The EBVCube netCDF file structure supports multiple data cubes. These cubes have four dimensions: longitude, latitude, time and entity, whereby the last dimension can, e.g., encompass various biological or ecological categories, such as species, species groups, ecosystem types, or other groupings. Visualizing a 4D cube can be a challenge. To facilitate its abstrasction, think of it as a data set where each pixel contains four pieces of information: spatial position (latitude and longitude), date (time), and the entity it represents (e.g., a species) (see figure 1).
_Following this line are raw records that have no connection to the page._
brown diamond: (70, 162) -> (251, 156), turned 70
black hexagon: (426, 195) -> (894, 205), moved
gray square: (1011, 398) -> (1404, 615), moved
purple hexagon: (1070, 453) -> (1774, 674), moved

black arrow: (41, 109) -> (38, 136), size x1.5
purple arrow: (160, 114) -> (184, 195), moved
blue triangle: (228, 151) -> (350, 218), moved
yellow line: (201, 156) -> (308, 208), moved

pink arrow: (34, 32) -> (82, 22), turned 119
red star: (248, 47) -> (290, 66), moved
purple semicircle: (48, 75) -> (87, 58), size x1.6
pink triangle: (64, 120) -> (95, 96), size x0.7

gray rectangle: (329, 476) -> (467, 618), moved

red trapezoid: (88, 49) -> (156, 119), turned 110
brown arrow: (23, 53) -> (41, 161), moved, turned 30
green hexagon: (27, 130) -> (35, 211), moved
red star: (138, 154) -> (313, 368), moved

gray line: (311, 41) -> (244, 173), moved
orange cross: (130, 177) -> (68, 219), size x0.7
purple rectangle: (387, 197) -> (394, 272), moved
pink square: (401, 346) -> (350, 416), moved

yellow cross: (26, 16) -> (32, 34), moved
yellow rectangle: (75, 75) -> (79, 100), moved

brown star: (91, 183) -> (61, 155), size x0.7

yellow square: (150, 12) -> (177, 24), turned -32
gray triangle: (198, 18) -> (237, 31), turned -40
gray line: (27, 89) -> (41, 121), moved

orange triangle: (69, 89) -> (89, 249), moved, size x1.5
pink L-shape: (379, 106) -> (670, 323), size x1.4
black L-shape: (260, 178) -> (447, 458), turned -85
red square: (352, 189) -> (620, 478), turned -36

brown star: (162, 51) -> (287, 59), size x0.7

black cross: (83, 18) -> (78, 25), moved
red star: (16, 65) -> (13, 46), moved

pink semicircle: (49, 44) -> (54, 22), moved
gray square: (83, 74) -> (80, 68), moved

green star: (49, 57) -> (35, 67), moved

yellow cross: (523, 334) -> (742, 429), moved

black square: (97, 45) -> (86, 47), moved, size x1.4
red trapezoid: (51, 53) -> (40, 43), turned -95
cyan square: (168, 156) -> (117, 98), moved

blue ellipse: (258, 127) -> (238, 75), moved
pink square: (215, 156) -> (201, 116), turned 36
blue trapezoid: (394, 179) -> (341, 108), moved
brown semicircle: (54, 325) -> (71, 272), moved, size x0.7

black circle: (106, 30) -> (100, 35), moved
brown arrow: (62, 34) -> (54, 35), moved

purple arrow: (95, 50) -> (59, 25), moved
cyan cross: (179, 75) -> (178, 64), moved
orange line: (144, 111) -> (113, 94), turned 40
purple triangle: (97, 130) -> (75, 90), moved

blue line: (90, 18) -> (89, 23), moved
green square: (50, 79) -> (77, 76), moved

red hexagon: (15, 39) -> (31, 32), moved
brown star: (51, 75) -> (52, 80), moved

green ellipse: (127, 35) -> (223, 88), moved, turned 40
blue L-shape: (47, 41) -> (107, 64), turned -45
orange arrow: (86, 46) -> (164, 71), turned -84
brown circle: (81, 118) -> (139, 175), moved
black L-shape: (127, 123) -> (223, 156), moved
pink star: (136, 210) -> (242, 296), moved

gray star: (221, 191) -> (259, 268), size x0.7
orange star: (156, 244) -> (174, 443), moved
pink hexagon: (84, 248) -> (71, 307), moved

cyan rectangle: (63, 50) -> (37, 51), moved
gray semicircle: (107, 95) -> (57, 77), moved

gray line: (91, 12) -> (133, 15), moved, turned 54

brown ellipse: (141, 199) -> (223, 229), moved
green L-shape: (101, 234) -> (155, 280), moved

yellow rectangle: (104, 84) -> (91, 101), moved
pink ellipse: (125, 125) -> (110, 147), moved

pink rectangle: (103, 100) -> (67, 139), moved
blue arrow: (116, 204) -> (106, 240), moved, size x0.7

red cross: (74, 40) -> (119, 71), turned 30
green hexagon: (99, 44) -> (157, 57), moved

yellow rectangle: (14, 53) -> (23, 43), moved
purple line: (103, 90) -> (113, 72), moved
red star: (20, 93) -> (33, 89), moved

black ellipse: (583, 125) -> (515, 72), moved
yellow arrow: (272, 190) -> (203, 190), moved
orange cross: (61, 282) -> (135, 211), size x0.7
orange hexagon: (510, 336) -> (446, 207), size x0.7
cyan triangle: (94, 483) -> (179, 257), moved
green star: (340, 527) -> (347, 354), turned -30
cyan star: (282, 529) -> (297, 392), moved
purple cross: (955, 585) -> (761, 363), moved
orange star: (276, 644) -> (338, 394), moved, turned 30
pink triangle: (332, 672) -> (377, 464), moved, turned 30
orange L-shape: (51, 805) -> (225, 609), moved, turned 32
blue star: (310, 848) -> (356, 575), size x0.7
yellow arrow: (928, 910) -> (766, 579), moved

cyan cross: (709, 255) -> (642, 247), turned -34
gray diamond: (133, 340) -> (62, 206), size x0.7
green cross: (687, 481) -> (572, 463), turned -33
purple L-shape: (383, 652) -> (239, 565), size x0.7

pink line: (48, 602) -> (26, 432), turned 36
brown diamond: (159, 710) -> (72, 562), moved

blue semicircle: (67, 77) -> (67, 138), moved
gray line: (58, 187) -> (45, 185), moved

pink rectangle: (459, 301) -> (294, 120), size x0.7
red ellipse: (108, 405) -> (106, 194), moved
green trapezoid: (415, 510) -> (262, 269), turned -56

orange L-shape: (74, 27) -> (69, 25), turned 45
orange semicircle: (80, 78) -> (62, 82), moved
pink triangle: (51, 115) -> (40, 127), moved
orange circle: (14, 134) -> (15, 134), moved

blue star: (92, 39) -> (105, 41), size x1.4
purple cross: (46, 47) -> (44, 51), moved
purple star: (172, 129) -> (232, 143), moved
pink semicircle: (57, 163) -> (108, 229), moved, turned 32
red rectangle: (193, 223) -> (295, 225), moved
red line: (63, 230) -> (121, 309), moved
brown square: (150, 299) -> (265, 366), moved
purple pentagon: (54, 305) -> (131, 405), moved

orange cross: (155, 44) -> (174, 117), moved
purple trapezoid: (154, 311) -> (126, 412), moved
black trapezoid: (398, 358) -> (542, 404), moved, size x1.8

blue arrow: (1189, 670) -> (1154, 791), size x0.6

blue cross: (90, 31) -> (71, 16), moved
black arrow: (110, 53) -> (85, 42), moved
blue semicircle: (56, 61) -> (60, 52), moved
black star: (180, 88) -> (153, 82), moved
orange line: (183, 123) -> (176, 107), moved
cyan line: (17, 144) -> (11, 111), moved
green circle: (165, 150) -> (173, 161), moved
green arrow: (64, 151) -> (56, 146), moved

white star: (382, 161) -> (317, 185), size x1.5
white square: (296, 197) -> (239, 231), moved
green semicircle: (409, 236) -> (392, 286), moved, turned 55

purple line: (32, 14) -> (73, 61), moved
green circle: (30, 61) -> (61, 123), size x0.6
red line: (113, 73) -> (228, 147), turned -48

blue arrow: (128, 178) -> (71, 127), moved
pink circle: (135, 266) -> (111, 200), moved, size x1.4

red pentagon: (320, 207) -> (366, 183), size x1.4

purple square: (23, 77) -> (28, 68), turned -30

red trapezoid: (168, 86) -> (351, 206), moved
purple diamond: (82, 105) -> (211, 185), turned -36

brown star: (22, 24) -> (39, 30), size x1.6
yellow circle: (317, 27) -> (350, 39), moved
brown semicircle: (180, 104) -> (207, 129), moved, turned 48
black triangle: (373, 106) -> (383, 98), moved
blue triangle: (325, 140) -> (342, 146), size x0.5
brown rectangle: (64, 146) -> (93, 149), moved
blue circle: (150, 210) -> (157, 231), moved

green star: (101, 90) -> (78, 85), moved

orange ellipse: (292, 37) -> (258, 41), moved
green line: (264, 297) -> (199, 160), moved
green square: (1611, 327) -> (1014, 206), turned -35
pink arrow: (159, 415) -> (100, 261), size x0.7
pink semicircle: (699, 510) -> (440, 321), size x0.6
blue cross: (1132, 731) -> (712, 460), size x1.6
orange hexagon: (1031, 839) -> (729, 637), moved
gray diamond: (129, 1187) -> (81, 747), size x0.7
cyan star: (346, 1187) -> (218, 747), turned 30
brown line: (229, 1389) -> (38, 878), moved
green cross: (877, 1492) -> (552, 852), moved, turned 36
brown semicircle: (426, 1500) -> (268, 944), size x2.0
Figure 1: 4D data cube representation

The use of hierarchical groups allows multiple data cubes to coexist, with common dimensions across all cubes. The first hierarchical level (netCDF group) represents scenarios, such as various Shared Socioeconomic Pathways (SSP) scenarios used in modeling. The second hierarchical level (netCDF group) represents metrics, such as the percentage of protected area per pixel or the proportional loss over a certain time span per pixel. While the scenario-level is optional (no mandatory), each EBVCube netCDF must include at least one metric. If scenarios are included, all metrics must be repeated for each scenario (see figure 2). The number of scenarios and metrics included in the data sets can and will vary.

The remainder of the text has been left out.